[WORK TASK] Every line below that has the string "search" needs to be copied.

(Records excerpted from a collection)
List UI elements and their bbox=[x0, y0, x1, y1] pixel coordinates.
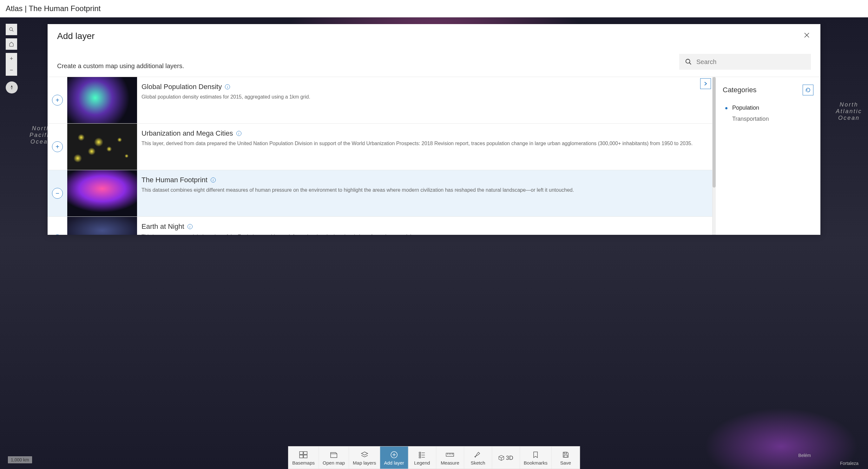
layer-thumbnail bbox=[67, 170, 137, 216]
layer-description: This layer, derived from data prepared t… bbox=[142, 140, 706, 147]
toolbar-label: Open map bbox=[323, 460, 345, 466]
reset-icon bbox=[805, 87, 811, 93]
header: Atlas | The Human Footprint bbox=[0, 0, 868, 18]
compass-button[interactable] bbox=[6, 81, 18, 94]
layer-thumbnail bbox=[67, 124, 137, 170]
svg-rect-6 bbox=[300, 455, 303, 458]
scrollbar[interactable] bbox=[713, 77, 716, 235]
svg-marker-2 bbox=[11, 85, 13, 88]
toolbar-3d[interactable]: 3D bbox=[492, 446, 520, 469]
svg-rect-7 bbox=[304, 455, 307, 458]
svg-point-29 bbox=[686, 59, 690, 63]
add-layer-button[interactable]: + bbox=[52, 141, 63, 152]
toolbar-label: Basemaps bbox=[292, 460, 315, 466]
toolbar-bookmarks[interactable]: Bookmarks bbox=[520, 446, 552, 469]
layer-description: Global population density estimates for … bbox=[142, 94, 706, 100]
search-input[interactable] bbox=[696, 58, 805, 66]
modal-header: Add layer bbox=[48, 24, 820, 54]
modal-title: Add layer bbox=[57, 31, 95, 41]
reset-categories-button[interactable] bbox=[803, 85, 813, 95]
sketch-icon bbox=[474, 450, 481, 459]
search-icon bbox=[685, 58, 692, 65]
layer-card[interactable]: + Global Population Density i Global pop… bbox=[48, 77, 712, 124]
measure-icon bbox=[446, 450, 454, 459]
minus-icon: − bbox=[10, 67, 13, 73]
toolbar-label: Bookmarks bbox=[524, 460, 548, 466]
cube-icon: 3D bbox=[498, 454, 513, 462]
layer-title: The Human Footprint bbox=[142, 176, 208, 184]
side-tools: + − bbox=[6, 24, 18, 94]
legend-icon bbox=[418, 450, 426, 459]
home-button[interactable] bbox=[6, 38, 17, 50]
toolbar-maplayers[interactable]: Map layers bbox=[349, 446, 380, 469]
map-label-fortaleza: Fortaleza bbox=[840, 461, 859, 466]
svg-rect-4 bbox=[300, 451, 303, 455]
chevron-right-icon bbox=[704, 81, 708, 86]
page-title: Atlas | The Human Footprint bbox=[6, 4, 100, 13]
scrollbar-thumb[interactable] bbox=[713, 77, 716, 188]
bookmark-icon bbox=[533, 450, 538, 459]
plus-icon: + bbox=[56, 97, 59, 104]
toolbar-label: 3D bbox=[506, 455, 513, 461]
svg-line-1 bbox=[12, 30, 13, 31]
layer-description: This layer presents a nighttime view of … bbox=[142, 233, 706, 235]
toolbar-label: Map layers bbox=[353, 460, 376, 466]
layers-list: + Global Population Density i Global pop… bbox=[48, 77, 713, 235]
info-icon[interactable]: i bbox=[211, 177, 216, 182]
toolbar-label: Save bbox=[560, 460, 571, 466]
category-transportation[interactable]: Transportation bbox=[725, 113, 813, 125]
layer-card[interactable]: − The Human Footprint i This dataset com… bbox=[48, 170, 712, 217]
close-button[interactable] bbox=[803, 31, 811, 39]
toolbar-save[interactable]: Save bbox=[552, 446, 580, 469]
zoom-out-button[interactable]: − bbox=[6, 64, 17, 76]
addlayer-icon bbox=[390, 450, 398, 459]
info-icon[interactable]: i bbox=[187, 224, 193, 229]
modal-body: + Global Population Density i Global pop… bbox=[48, 77, 820, 235]
search-icon bbox=[9, 27, 14, 32]
svg-rect-26 bbox=[564, 455, 567, 457]
search-tool-button[interactable] bbox=[6, 24, 17, 35]
categories-title: Categories bbox=[723, 86, 756, 94]
toolbar-legend[interactable]: Legend bbox=[408, 446, 436, 469]
layer-title: Global Population Density bbox=[142, 83, 222, 91]
layer-thumbnail bbox=[67, 77, 137, 123]
svg-marker-8 bbox=[361, 452, 368, 455]
svg-rect-16 bbox=[419, 457, 421, 458]
svg-line-30 bbox=[689, 63, 691, 65]
svg-point-0 bbox=[9, 28, 12, 30]
map-label-belem: Belém bbox=[798, 453, 811, 458]
category-population[interactable]: Population bbox=[725, 102, 813, 113]
zoom-in-button[interactable]: + bbox=[6, 53, 17, 64]
toolbar-openmap[interactable]: Open map bbox=[319, 446, 349, 469]
close-icon bbox=[804, 32, 810, 38]
layer-card[interactable]: + Urbanization and Mega Cities i This la… bbox=[48, 124, 712, 170]
categories-panel: Categories Population Transportation bbox=[716, 77, 820, 235]
add-layer-button[interactable]: + bbox=[52, 234, 63, 235]
svg-rect-5 bbox=[304, 451, 307, 455]
toolbar-measure[interactable]: Measure bbox=[436, 446, 464, 469]
save-icon bbox=[562, 450, 569, 459]
search-box[interactable] bbox=[679, 54, 811, 70]
layer-description: This dataset combines eight different me… bbox=[142, 187, 706, 194]
toolbar-sketch[interactable]: Sketch bbox=[464, 446, 492, 469]
openmap-icon bbox=[330, 450, 338, 459]
toolbar-addlayer[interactable]: Add layer bbox=[380, 446, 408, 469]
info-icon[interactable]: i bbox=[236, 131, 241, 136]
minus-icon: − bbox=[56, 190, 59, 197]
add-layer-button[interactable]: + bbox=[52, 95, 63, 105]
bottom-toolbar: Basemaps Open map Map layers Add layer L… bbox=[288, 446, 580, 469]
modal-subtitle: Create a custom map using additional lay… bbox=[57, 62, 184, 70]
collapse-panel-button[interactable] bbox=[700, 78, 711, 89]
home-icon bbox=[9, 41, 14, 46]
toolbar-label: Legend bbox=[414, 460, 430, 466]
categories-list: Population Transportation bbox=[723, 102, 813, 125]
svg-rect-14 bbox=[419, 455, 421, 456]
remove-layer-button[interactable]: − bbox=[52, 188, 63, 199]
svg-rect-12 bbox=[419, 452, 421, 454]
layer-title: Urbanization and Mega Cities bbox=[142, 129, 233, 137]
toolbar-label: Sketch bbox=[470, 460, 485, 466]
info-icon[interactable]: i bbox=[225, 84, 230, 89]
map-label-atlantic: North Atlantic Ocean bbox=[833, 101, 865, 121]
layer-card[interactable]: + Earth at Night i This layer presents a… bbox=[48, 217, 712, 235]
toolbar-basemaps[interactable]: Basemaps bbox=[288, 446, 319, 469]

[EXERCISE RESPONSE]
search-input[interactable] bbox=[696, 58, 805, 66]
search-icon bbox=[685, 58, 692, 65]
search-icon bbox=[9, 27, 14, 32]
search-tool-button[interactable] bbox=[6, 24, 17, 35]
search-box[interactable] bbox=[679, 54, 811, 70]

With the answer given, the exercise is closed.